Все это, несомненно, имело место в действительности. Но даже в Гаване мои воспоминания и фантазии уже сталкивались друг с другом так же, как это происходит сейчас, смешивая и делая нечеткими сцены и лица, завлекая меня и вводя в заблуждение: что тогда произошло, что в действительности произошло, почему сегодня все совсем иначе?

Сильвию я встретил снова лишь через два года. Сумятица 1970-х привела нас обоих в Буэнос-Айрес. Встретив меня случайно в уличном кафе, она рассказала, что на самом деле было после того, как я уехал.

К счастью, в ночь накануне переворота Сильвия осталась у подруги в богатом квартале, поэтому во время налета ее не было в лачугах. В Провиденсии люди праздновали то, что считали своим освобождением, вывесив флаги из окон. Ради Сильвии ее подруга тоже вывесила флаг, чтобы не привлекать внимание. Они молча сидели в отчаянии после того, как прозвучали последние слова Альенде: «Возможно, радио «Магеллан» заставят замолчать…», за которыми последовало сообщение о его смерти; сидели, глядя на маленький трехцветный флаг со звездами, жалко трепетавший на ветру. «Это не важно. Вы все равно услышите меня. Меня запомнят как достойного человека».

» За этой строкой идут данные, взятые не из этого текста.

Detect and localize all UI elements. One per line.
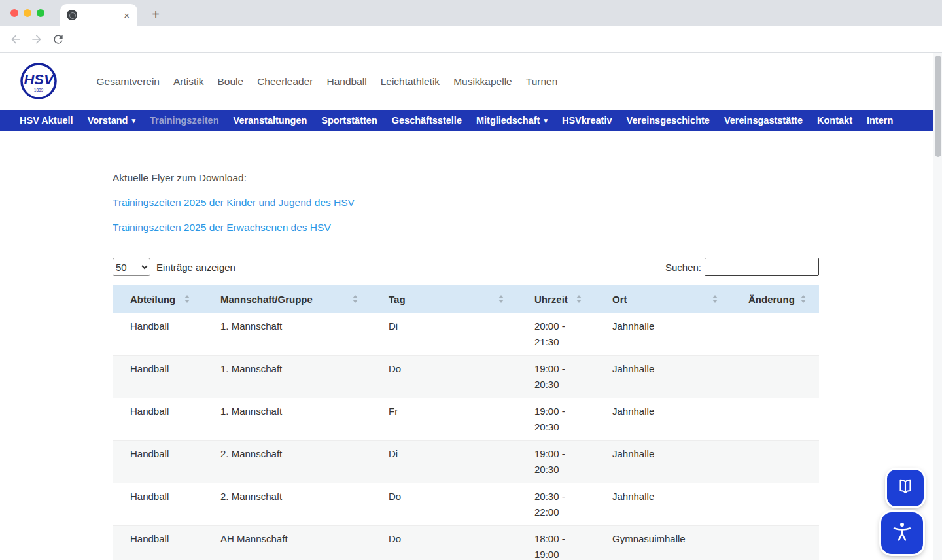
sort-icon — [576, 295, 582, 303]
sort-icon — [353, 295, 358, 303]
window-minimize-button[interactable] — [24, 9, 31, 17]
site-header: HSV 1889 Gesamtverein Artistik Boule Che… — [0, 53, 933, 110]
table-header-row: Abteilung Mannschaft/Gruppe Tag Uhrzeit … — [113, 285, 819, 313]
nav-geschaeftsstelle[interactable]: Geschäftsstelle — [385, 115, 469, 126]
browser-window: × + https://www.hsvhockenheim.de/trainin… — [0, 0, 942, 560]
reading-mode-button[interactable] — [887, 470, 924, 506]
flyer-link-erwachsene[interactable]: Trainingszeiten 2025 der Erwachsenen des… — [113, 222, 331, 234]
search-label: Suchen: — [665, 262, 701, 273]
svg-text:HSV: HSV — [24, 71, 55, 88]
nav-gesamtverein[interactable]: Gesamtverein — [90, 76, 166, 88]
accessibility-button[interactable] — [881, 512, 923, 554]
table-row: Handball1. MannschaftDi20:00 - 21:30Jahn… — [113, 313, 819, 356]
table-row: HandballAH MannschaftDo18:00 - 19:00Gymn… — [113, 526, 819, 560]
page-length-control: 50 Einträge anzeigen — [113, 258, 236, 276]
nav-boule[interactable]: Boule — [211, 76, 251, 88]
nav-vereinsgeschichte[interactable]: Vereinsgeschichte — [619, 115, 717, 126]
table-row: Handball2. MannschaftDi19:00 - 20:30Jahn… — [113, 441, 819, 483]
chevron-down-icon: ▾ — [131, 116, 135, 125]
svg-text:1889: 1889 — [34, 88, 44, 92]
browser-toolbar: https://www.hsvhockenheim.de/trainingsze… — [0, 26, 942, 53]
search-input[interactable] — [705, 258, 819, 276]
nav-veranstaltungen[interactable]: Veranstaltungen — [226, 115, 315, 126]
page-size-select[interactable]: 50 — [113, 258, 150, 276]
column-header-tag[interactable]: Tag — [371, 285, 517, 313]
nav-turnen[interactable]: Turnen — [519, 76, 565, 88]
open-book-icon — [896, 477, 915, 499]
hsv-logo[interactable]: HSV 1889 — [20, 62, 58, 100]
nav-hsv-aktuell[interactable]: HSV Aktuell — [12, 115, 80, 126]
nav-cheerleader[interactable]: Cheerleader — [251, 76, 320, 88]
nav-trainingszeiten[interactable]: Trainingszeiten — [143, 115, 226, 126]
new-tab-button[interactable]: + — [147, 5, 165, 24]
browser-tab[interactable]: × — [60, 4, 137, 26]
column-header-abteilung[interactable]: Abteilung — [113, 285, 203, 313]
web-page: HSV 1889 Gesamtverein Artistik Boule Che… — [0, 53, 933, 560]
nav-kontakt[interactable]: Kontakt — [810, 115, 860, 126]
nav-artistik[interactable]: Artistik — [166, 76, 211, 88]
table-search-control: Suchen: — [665, 258, 819, 276]
nav-vorstand[interactable]: Vorstand▾ — [80, 115, 143, 126]
department-nav: Gesamtverein Artistik Boule Cheerleader … — [90, 53, 565, 110]
window-zoom-button[interactable] — [37, 9, 44, 17]
back-icon[interactable] — [9, 33, 22, 46]
table-row: Handball1. MannschaftFr19:00 - 20:30Jahn… — [113, 398, 819, 441]
table-row: Handball2. MannschaftDo20:30 - 22:00Jahn… — [113, 483, 819, 526]
sort-icon — [801, 295, 806, 303]
nav-handball[interactable]: Handball — [320, 76, 374, 88]
flyer-link-kinder[interactable]: Trainingszeiten 2025 der Kinder und Juge… — [113, 197, 355, 209]
column-header-aenderung[interactable]: Änderung — [731, 285, 819, 313]
page-scrollbar[interactable] — [933, 53, 942, 560]
entries-label: Einträge anzeigen — [156, 262, 236, 273]
reload-icon[interactable] — [52, 33, 65, 46]
nav-sportstaetten[interactable]: Sportstätten — [314, 115, 384, 126]
main-nav: HSV Aktuell Vorstand▾ Trainingszeiten Ve… — [0, 110, 933, 131]
nav-hsvkreativ[interactable]: HSVkreativ — [555, 115, 619, 126]
nav-musikkapelle[interactable]: Musikkapelle — [447, 76, 519, 88]
tab-strip: × + — [0, 0, 942, 26]
scrollbar-thumb[interactable] — [935, 56, 941, 157]
site-favicon-icon — [67, 10, 77, 20]
table-row: Handball1. MannschaftDo19:00 - 20:30Jahn… — [113, 356, 819, 398]
sort-icon — [712, 295, 718, 303]
nav-mitgliedschaft[interactable]: Mitgliedschaft▾ — [469, 115, 555, 126]
accessibility-person-icon — [890, 520, 914, 546]
column-header-uhrzeit[interactable]: Uhrzeit — [517, 285, 595, 313]
column-header-ort[interactable]: Ort — [595, 285, 731, 313]
tab-close-icon[interactable]: × — [122, 10, 131, 20]
column-header-mannschaft[interactable]: Mannschaft/Gruppe — [203, 285, 371, 313]
trainingszeiten-table: Abteilung Mannschaft/Gruppe Tag Uhrzeit … — [113, 285, 819, 560]
sort-icon — [498, 295, 504, 303]
forward-icon[interactable] — [30, 33, 43, 46]
nav-leichtathletik[interactable]: Leichtathletik — [374, 76, 446, 88]
intro-text: Aktuelle Flyer zum Download: — [113, 172, 247, 184]
window-close-button[interactable] — [10, 9, 18, 17]
nav-vereinsgaststaette[interactable]: Vereinsgaststätte — [717, 115, 810, 126]
sort-icon — [184, 295, 190, 303]
nav-intern[interactable]: Intern — [860, 115, 900, 126]
chevron-down-icon: ▾ — [544, 116, 548, 125]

Через несколько дней Сильвия, осмелев, поехала на автобусе в город, чтобы узнать, что случилось с Хорхе, и установить контакт с остальными уругвайцами. Хорхе был в Техническом университете, когда туда ворвались военные, и его забрали на стадион Чили – старенькую площадку для бокса и баскетбола рядом с университетом. Она напоминала скорее театр. В первые дни после переворота там творились необычайные жестокости, пока заключенные ждали казни или перевода на Национальный стадион. Но тогда Сильвия, конечно, ничего не выяснила. На обратном пути в Провиденсию автобус остановили и стали производить обыск. Поскольку у бедняги не оказалось документов и она не могла изобразить чилийский акцент, ее отвели сначала в полицейский участок, а потом – на Национальный стадион.

Сильвию держали в женской секции Национального стадиона вместе с двумя уругвайками, схваченными при отчаянной попытке перейти через горы в Аргентину. Охранники заставили девушек раздеться, с вожделением смотрели на них и отпускали непристойные комментарии. После нескольких ударов в живот у Сильвии случился выкидыш. Не получилось ни Габриелы, ни Паблито, лишь молодая женщина в агонии сжимала свой живот на полу тюремной камеры.

Освобождение уругвайцев с Национального стадиона казалось таким же чудом, как выигрыш «Пеньяроля» у «Ривер-Плейта». Оно произошло благодаря одной из тех странных фигур, которые иногда появляются в истории и которые почему-то обычно бывают скандинавами. Харальд Эдельстам был шведским дипломатом, посвятившим себя спасению человеческих жизней; этот высокий мужчина гордо шествовал по стадиону и обличал тюремщиков, обзывая их нацистами и предрекая, что их преступления будут наказаны так же, как нацистские. Узнав, что уругвайцев собираются казнить, он вступил в переговоры с офицерами, пытаясь спасти арестованных. Он убеждал второго по старшинству на стадионе начальника отпустить их под его ответственность, обязавшись переправить иностранцев в Швецию.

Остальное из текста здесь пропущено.